[DATA PROVIDED — start]

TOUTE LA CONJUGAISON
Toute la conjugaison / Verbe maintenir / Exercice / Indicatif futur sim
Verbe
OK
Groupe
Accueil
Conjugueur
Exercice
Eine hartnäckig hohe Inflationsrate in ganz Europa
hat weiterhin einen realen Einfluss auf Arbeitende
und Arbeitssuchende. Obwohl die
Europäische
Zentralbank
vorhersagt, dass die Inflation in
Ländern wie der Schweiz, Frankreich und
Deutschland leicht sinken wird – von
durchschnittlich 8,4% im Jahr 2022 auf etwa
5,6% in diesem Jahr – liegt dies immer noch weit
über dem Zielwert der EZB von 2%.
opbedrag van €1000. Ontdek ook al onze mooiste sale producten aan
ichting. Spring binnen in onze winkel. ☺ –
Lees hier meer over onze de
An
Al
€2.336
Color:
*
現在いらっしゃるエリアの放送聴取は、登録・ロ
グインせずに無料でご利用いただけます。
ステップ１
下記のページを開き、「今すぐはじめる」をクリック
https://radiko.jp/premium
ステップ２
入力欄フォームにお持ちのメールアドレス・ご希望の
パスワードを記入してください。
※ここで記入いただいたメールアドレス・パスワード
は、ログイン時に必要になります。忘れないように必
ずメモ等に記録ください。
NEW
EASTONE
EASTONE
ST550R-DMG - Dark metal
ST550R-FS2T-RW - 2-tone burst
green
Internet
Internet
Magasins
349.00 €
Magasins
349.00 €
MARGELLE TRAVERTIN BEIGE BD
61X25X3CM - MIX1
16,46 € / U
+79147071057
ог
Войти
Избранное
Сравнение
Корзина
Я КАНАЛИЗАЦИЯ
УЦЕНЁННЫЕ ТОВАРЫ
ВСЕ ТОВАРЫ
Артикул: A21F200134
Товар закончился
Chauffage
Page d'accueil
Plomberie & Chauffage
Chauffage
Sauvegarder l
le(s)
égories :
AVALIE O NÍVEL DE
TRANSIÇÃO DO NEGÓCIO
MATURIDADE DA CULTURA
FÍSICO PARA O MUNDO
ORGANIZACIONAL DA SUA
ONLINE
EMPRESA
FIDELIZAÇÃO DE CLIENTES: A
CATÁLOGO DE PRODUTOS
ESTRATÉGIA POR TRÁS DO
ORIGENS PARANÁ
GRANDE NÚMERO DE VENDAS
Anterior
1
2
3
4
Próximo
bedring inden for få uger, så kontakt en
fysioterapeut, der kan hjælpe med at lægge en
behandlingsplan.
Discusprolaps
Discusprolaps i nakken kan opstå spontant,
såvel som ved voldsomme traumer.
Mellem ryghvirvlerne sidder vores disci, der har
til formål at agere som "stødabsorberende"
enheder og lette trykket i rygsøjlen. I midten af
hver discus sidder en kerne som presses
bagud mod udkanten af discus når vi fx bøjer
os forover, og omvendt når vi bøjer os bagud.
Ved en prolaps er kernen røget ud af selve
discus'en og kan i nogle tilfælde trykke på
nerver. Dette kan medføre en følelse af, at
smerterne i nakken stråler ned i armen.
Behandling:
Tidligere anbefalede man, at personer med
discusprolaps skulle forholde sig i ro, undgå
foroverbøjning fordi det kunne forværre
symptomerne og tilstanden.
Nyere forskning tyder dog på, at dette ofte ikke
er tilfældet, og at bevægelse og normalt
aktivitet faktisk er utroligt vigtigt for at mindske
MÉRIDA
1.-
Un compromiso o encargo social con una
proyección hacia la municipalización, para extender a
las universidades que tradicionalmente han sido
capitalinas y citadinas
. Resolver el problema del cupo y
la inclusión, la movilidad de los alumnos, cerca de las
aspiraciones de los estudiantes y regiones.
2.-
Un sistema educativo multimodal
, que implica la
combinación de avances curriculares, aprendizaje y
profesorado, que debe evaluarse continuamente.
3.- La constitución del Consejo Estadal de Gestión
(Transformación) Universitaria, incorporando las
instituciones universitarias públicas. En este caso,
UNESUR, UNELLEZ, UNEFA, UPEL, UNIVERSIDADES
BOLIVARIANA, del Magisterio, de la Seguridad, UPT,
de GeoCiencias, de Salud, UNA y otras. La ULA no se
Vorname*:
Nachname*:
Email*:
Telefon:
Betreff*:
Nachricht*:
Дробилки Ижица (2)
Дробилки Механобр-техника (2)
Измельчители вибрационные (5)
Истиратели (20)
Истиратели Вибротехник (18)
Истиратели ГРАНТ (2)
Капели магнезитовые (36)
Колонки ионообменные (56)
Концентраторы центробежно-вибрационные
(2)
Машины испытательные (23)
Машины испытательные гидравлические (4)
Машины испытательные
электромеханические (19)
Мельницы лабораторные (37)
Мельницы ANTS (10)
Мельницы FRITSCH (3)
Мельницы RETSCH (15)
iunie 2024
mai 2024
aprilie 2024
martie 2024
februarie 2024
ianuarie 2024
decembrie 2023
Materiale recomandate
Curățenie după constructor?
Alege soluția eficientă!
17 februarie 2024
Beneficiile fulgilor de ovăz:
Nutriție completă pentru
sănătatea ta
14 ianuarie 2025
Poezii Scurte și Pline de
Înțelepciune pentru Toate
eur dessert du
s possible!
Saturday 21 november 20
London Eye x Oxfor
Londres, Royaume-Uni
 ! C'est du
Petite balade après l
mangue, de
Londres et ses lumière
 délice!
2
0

[DATA PROVIDED — finish]

[EXERCISE INSTRUCTIONS]:
From the first line down to the last, give the records again exactly.

[ANSWER TO THE PROBLEM]:
TOUTE LA CONJUGAISON
Toute la conjugaison / Verbe maintenir / Exercice / Indicatif futur sim
Verbe
OK
Groupe
Accueil
Conjugueur
Exercice
Eine hartnäckig hohe Inflationsrate in ganz Europa
hat weiterhin einen realen Einfluss auf Arbeitende
und Arbeitssuchende. Obwohl die
Europäische
Zentralbank
vorhersagt, dass die Inflation in
Ländern wie der Schweiz, Frankreich und
Deutschland leicht sinken wird – von
durchschnittlich 8,4% im Jahr 2022 auf etwa
5,6% in diesem Jahr – liegt dies immer noch weit
über dem Zielwert der EZB von 2%.
opbedrag van €1000. Ontdek ook al onze mooiste sale producten aan
ichting. Spring binnen in onze winkel. ☺ –
Lees hier meer over onze de
An
Al
€2.336
Color:
*
現在いらっしゃるエリアの放送聴取は、登録・ロ
グインせずに無料でご利用いただけます。
ステップ１
下記のページを開き、「今すぐはじめる」をクリック
https://radiko.jp/premium
ステップ２
入力欄フォームにお持ちのメールアドレス・ご希望の
パスワードを記入してください。
※ここで記入いただいたメールアドレス・パスワード
は、ログイン時に必要になります。忘れないように必
ずメモ等に記録ください。
NEW
EASTONE
EASTONE
ST550R-DMG - Dark metal
ST550R-FS2T-RW - 2-tone burst
green
Internet
Internet
Magasins
349.00 €
Magasins
349.00 €
MARGELLE TRAVERTIN BEIGE BD
61X25X3CM - MIX1
16,46 € / U
+79147071057
ог
Войти
Избранное
Сравнение
Корзина
Я КАНАЛИЗАЦИЯ
УЦЕНЁННЫЕ ТОВАРЫ
ВСЕ ТОВАРЫ
Артикул: A21F200134
Товар закончился
Chauffage
Page d'accueil
Plomberie & Chauffage
Chauffage
Sauvegarder l
le(s)
égories :
AVALIE O NÍVEL DE
TRANSIÇÃO DO NEGÓCIO
MATURIDADE DA CULTURA
FÍSICO PARA O MUNDO
ORGANIZACIONAL DA SUA
ONLINE
EMPRESA
FIDELIZAÇÃO DE CLIENTES: A
CATÁLOGO DE PRODUTOS
ESTRATÉGIA POR TRÁS DO
ORIGENS PARANÁ
GRANDE NÚMERO DE VENDAS
Anterior
1
2
3
4
Próximo
bedring inden for få uger, så kontakt en
fysioterapeut, der kan hjælpe med at lægge en
behandlingsplan.
Discusprolaps
Discusprolaps i nakken kan opstå spontant,
såvel som ved voldsomme traumer.
Mellem ryghvirvlerne sidder vores disci, der har
til formål at agere som "stødabsorberende"
enheder og lette trykket i rygsøjlen. I midten af
hver discus sidder en kerne som presses
bagud mod udkanten af discus når vi fx bøjer
os forover, og omvendt når vi bøjer os bagud.
Ved en prolaps er kernen røget ud af selve
discus'en og kan i nogle tilfælde trykke på
nerver. Dette kan medføre en følelse af, at
smerterne i nakken stråler ned i armen.
Behandling:
Tidligere anbefalede man, at personer med
discusprolaps skulle forholde sig i ro, undgå
foroverbøjning fordi det kunne forværre
symptomerne og tilstanden.
Nyere forskning tyder dog på, at dette ofte ikke
er tilfældet, og at bevægelse og normalt
aktivitet faktisk er utroligt vigtigt for at mindske
MÉRIDA
1.-
Un compromiso o encargo social con una
proyección hacia la municipalización, para extender a
las universidades que tradicionalmente han sido
capitalinas y citadinas
. Resolver el problema del cupo y
la inclusión, la movilidad de los alumnos, cerca de las
aspiraciones de los estudiantes y regiones.
2.-
Un sistema educativo multimodal
, que implica la
combinación de avances curriculares, aprendizaje y
profesorado, que debe evaluarse continuamente.
3.- La constitución del Consejo Estadal de Gestión
(Transformación) Universitaria, incorporando las
instituciones universitarias públicas. En este caso,
UNESUR, UNELLEZ, UNEFA, UPEL, UNIVERSIDADES
BOLIVARIANA, del Magisterio, de la Seguridad, UPT,
de GeoCiencias, de Salud, UNA y otras. La ULA no se
Vorname*:
Nachname*:
Email*:
Telefon:
Betreff*:
Nachricht*:
Дробилки Ижица (2)
Дробилки Механобр-техника (2)
Измельчители вибрационные (5)
Истиратели (20)
Истиратели Вибротехник (18)
Истиратели ГРАНТ (2)
Капели магнезитовые (36)
Колонки ионообменные (56)
Концентраторы центробежно-вибрационные
(2)
Машины испытательные (23)
Машины испытательные гидравлические (4)
Машины испытательные
электромеханические (19)
Мельницы лабораторные (37)
Мельницы ANTS (10)
Мельницы FRITSCH (3)
Мельницы RETSCH (15)
iunie 2024
mai 2024
aprilie 2024
martie 2024
februarie 2024
ianuarie 2024
decembrie 2023
Materiale recomandate
Curățenie după constructor?
Alege soluția eficientă!
17 februarie 2024
Beneficiile fulgilor de ovăz:
Nutriție completă pentru
sănătatea ta
14 ianuarie 2025
Poezii Scurte și Pline de
Înțelepciune pentru Toate
eur dessert du
s possible!
Saturday 21 november 20
London Eye x Oxfor
Londres, Royaume-Uni
 ! C'est du
Petite balade après l
mangue, de
Londres et ses lumière
 délice!
2
0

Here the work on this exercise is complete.